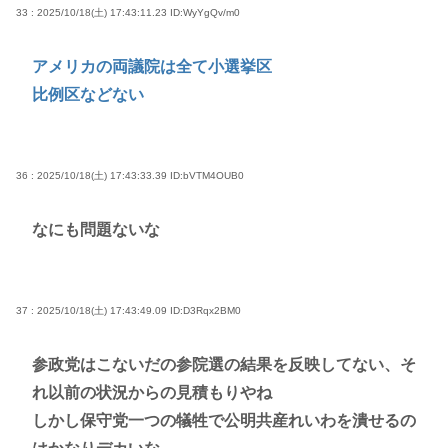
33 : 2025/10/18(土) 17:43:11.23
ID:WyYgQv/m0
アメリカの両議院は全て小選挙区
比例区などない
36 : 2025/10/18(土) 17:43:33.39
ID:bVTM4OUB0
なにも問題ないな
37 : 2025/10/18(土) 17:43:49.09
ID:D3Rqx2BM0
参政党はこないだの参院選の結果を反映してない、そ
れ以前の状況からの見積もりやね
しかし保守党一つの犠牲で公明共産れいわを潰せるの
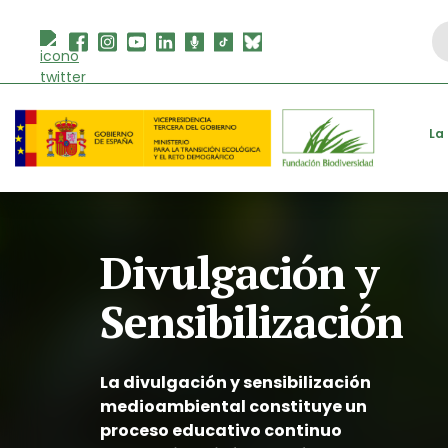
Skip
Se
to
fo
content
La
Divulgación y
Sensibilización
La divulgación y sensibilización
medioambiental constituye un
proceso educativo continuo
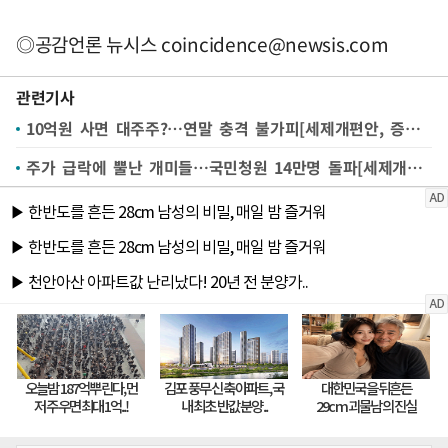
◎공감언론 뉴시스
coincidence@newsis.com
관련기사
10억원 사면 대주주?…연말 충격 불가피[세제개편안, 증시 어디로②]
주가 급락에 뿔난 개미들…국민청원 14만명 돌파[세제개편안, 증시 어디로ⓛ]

# [Problem]
The whole listing, pictures excluded, should be output exactly.

# [Solution to this problem]
33 : 2025/10/18(土) 17:43:11.23
ID:WyYgQv/m0
アメリカの両議院は全て小選挙区
比例区などない
36 : 2025/10/18(土) 17:43:33.39
ID:bVTM4OUB0
なにも問題ないな
37 : 2025/10/18(土) 17:43:49.09
ID:D3Rqx2BM0
参政党はこないだの参院選の結果を反映してない、そ
れ以前の状況からの見積もりやね
しかし保守党一つの犠牲で公明共産れいわを潰せるの
Skip
Se
to
fo
content
La
Divulgación y
Sensibilización
La divulgación y sensibilización
medioambiental constituye un
proceso educativo continuo
◎공감언론 뉴시스
coincidence@newsis.com
관련기사
10억원 사면 대주주?…연말 충격 불가피[세제개편안, 증시 어디로②]
주가 급락에 뿔난 개미들…국민청원 14만명 돌파[세제개편안, 증시 어디로ⓛ]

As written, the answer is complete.